Here are some pictures of my Jaeger concrete mixer collection. I now have three that were all alike. (M-56 1-bag mix). My first mixer was bought in April 1989 and was in the GEM, February, 1990 issue, page 5, as I found it. Picture number one in the image gallery shows the Jaeger mixer after I restored it in 1990. Picture number two shows the restored Jaeger back in its engine house. I kept it in the West Virginia State Farm Museum for about four years and operated it two times a year when our club, West Virginia Steam and Gas Engine Association Inc., held our shows there.
I bought my second Jaeger mixer in November of 1989, which had been in the big flood of 1985 in the northern part of West Virginia. I used the best of both mixers to restore the mixer in picture number one. Number two mixer did not have an engine on it when I bought it. I used the leftovers to build the trailer mixer in picture number three.

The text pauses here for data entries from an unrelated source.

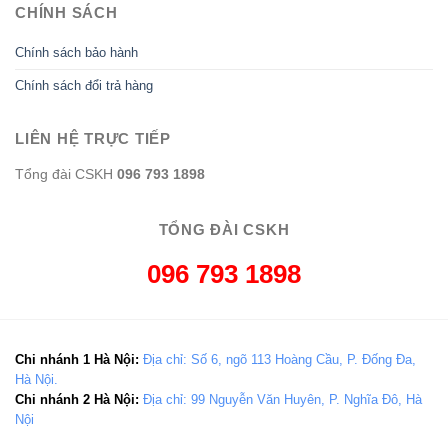
CHÍNH SÁCH
Chính sách bảo hành
Chính sách đổi trả hàng
LIÊN HỆ TRỰC TIẾP
Tổng đài CSKH
096 793 1898
TỔNG ĐÀI CSKH
096 793 1898
Chi nhánh 1 Hà Nội:
Địa chỉ: Số 6, ngõ 113 Hoàng Cầu, P. Đống Đa,
Hà Nội.
Chi nhánh 2 Hà Nội:
Địa chỉ: 99 Nguyễn Văn Huyên, P. Nghĩa Đô, Hà
Nội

In September 1996, I purchased mixer number three. I found it in Ohio. The mixer has a few rust holes, but is restorable. The engine is also a Jaeger 3 HP assembled in 1926. The engine seems to be in very good condition except for a small crack in the water jacket on the head. (A job for J. B. Weld.)
I greased the fittings, oiled the piston and linkage. It had so much compression I could not turn it over the compression stroke without holding in the intake valve.
The mixer was out in the pasture field on the edge of a creek bank about three hundred yards from the barn where I parked my trailer. All four wheels were rusted tight to the axles. The front axle was fabricated from 3″ channel iron and was about rusted out. We dug the wheels out of the dirt where it had settled over the years.
When we tried to move it, the front axle started bending. We hooked a chain around the main frame of the mixer and around the drawbar of the tractor. All four wheels slid on the ground all the way to the trailer.
I am going to restore the engine and trade the mixer to a fellow club member who has a need for a mixer. He also has a 3 HP Jaeger engine to put on it.
Behind the mixer was another big piece of old iron. It was a very big Paige spray rig. The spray rig had a four cylinder engine hooked to a 3 cylinder high pressure pump. It was complete, but the tank was rusted out. It had a very nice set of wheels on front and rear. It is also for sale.
Picture number four shows mixer as I found it. Picture number five shows a better view of the spray rig. It sure is nice to find engines that have been protected in an engine house for 60 or 70 years!